Search This Blog

Tuesday 3 February 2015

Book Review - The Happy Warrior

To all intents and purposes The Happy Warrior can be regarded as a graphic biography. It tells the life story of Sir Winston Churchill from birth until 1955. He died in 1965.


A full-colour page was printed on the back cover of the Eagle comic each week from 4 October 1957 up to 6 September 1958. The text was by Clifford Makins and the artwork was by Frank Bellamy.

This slim book collects the full story as published, all 62 pages of it, though it has been slightly reduced in size from the original comic dimensions. I was pleased to get hold of a copy as it has been out of print for many years; reprinted 2014.

To accompany the graphics there is an introduction about the Eagle and its place in British culture, plus a 5-page commentary by Richard M. Langworth, CBE, who sketches in several historical points that were not included in the graphic narrative.

What is remarkable is the amount of detail and information Makins does include in what is, essentially, a war story – Churchill fighting in Cuba, Omdurman, South Africa and of course his tenure as war-time Premier. 

Churchill was not unstinting in ensuring that it was his allies, but most especially his countrymen who deserved the thanks for delivering Great Britain from defeat:

‘This will was resolute and remorseless, and as it proved, unconquerable. It fell to me to express it, and if I found the right words you must remember that I have always earned my living by my pen and by my tongue. It was a nation and race dwelling all round the globe that hade the lion heart. I had the luck to be called upon to give the roar. I also hope that I sometimes suggested to the lion the right places to use his claws.’

The title ‘The Happy Warrior’ is taken from William Wordsworth’s poem of 1806. And of course Churchill was not strictly a man of war, though that seems to be the impression.

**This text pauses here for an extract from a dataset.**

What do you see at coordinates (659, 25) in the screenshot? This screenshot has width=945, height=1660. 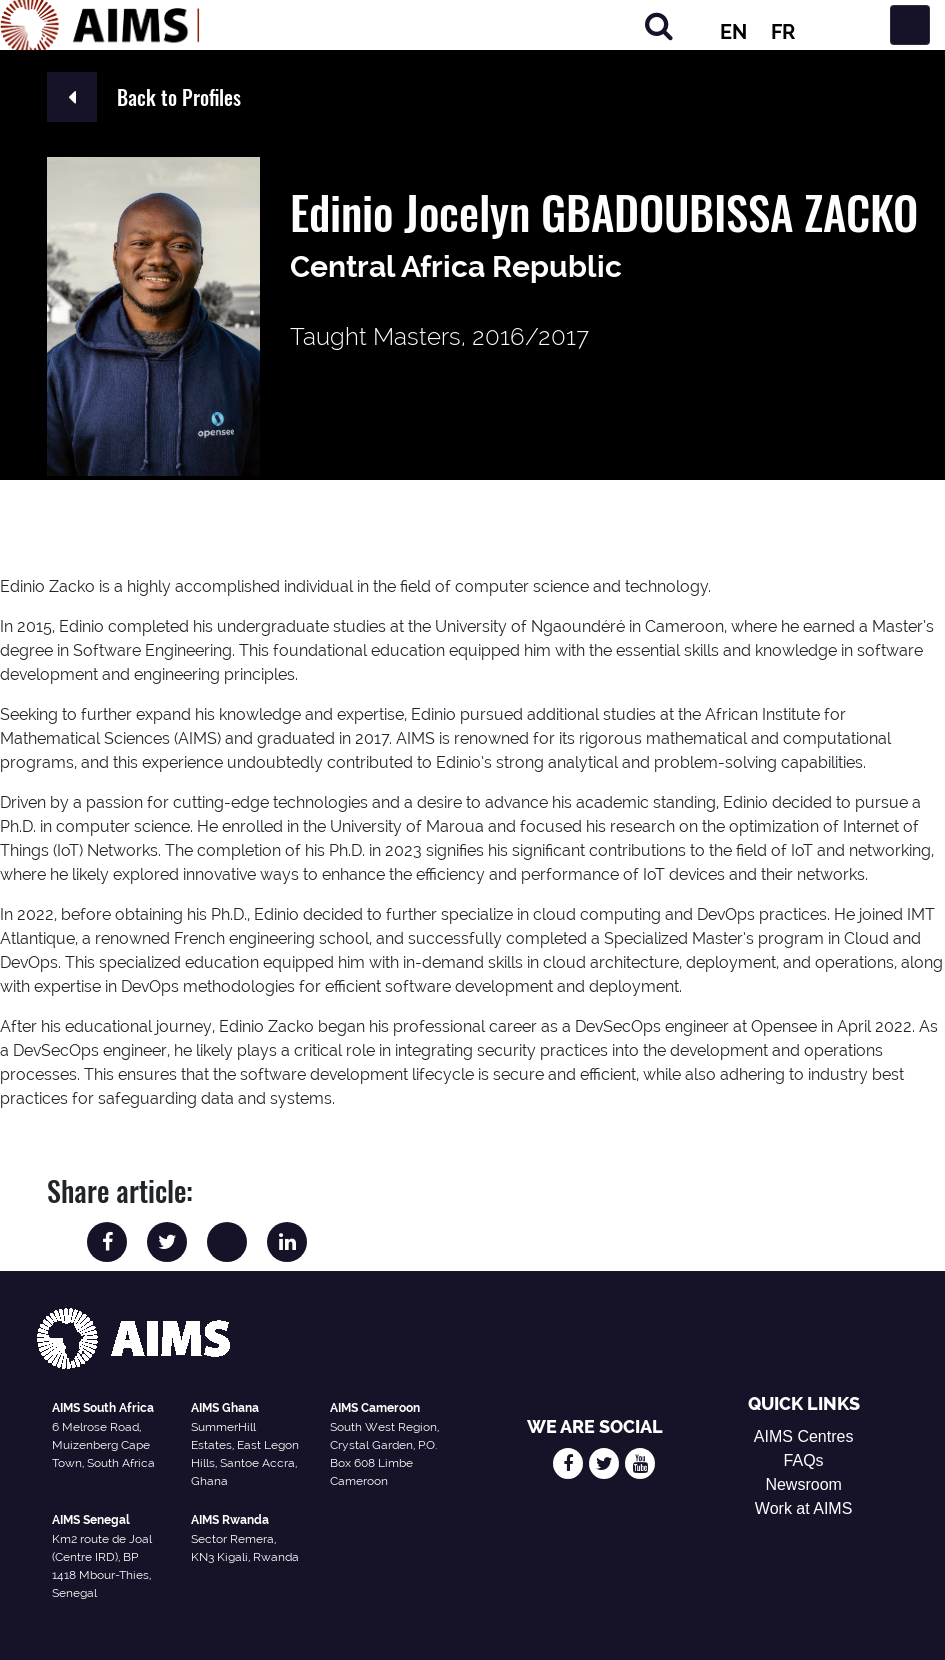 I see `[Search]` at bounding box center [659, 25].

He said, ‘Much as war attracts me and fascinates my mind with its tremendous situations – I feel more deeply every year – and can measure the feeling here in the midst of arms – what vile and wicked folly and barbarism it all is.’
 
Frank Bellamy was born in 1917 and died too soon, in 1976, aged 59. Besides the superb artwork of Churchill’s story, he illustrated The Shepherd King (the Story of King David, 1958-59), Fraser of Africa (1960-61), Heros the Spartan (1962-63) and many Dane Dare, Pilot of the Future episodes, all for Eagle (1959-60), before moving on to other projects, notably the black-and-white Garth newspaper strip for the Daily Mirror (1971-76).
 
Clifford Makins was born in 1924 and died in 1990. He wrote a number of comic strips with Frank Bellamy, was deputy editor of Eagle and took over editorship and finally left to become sports editor of the Observer. He co-wrote a cricket murder mystery Testkill with Ted Dexter (1976).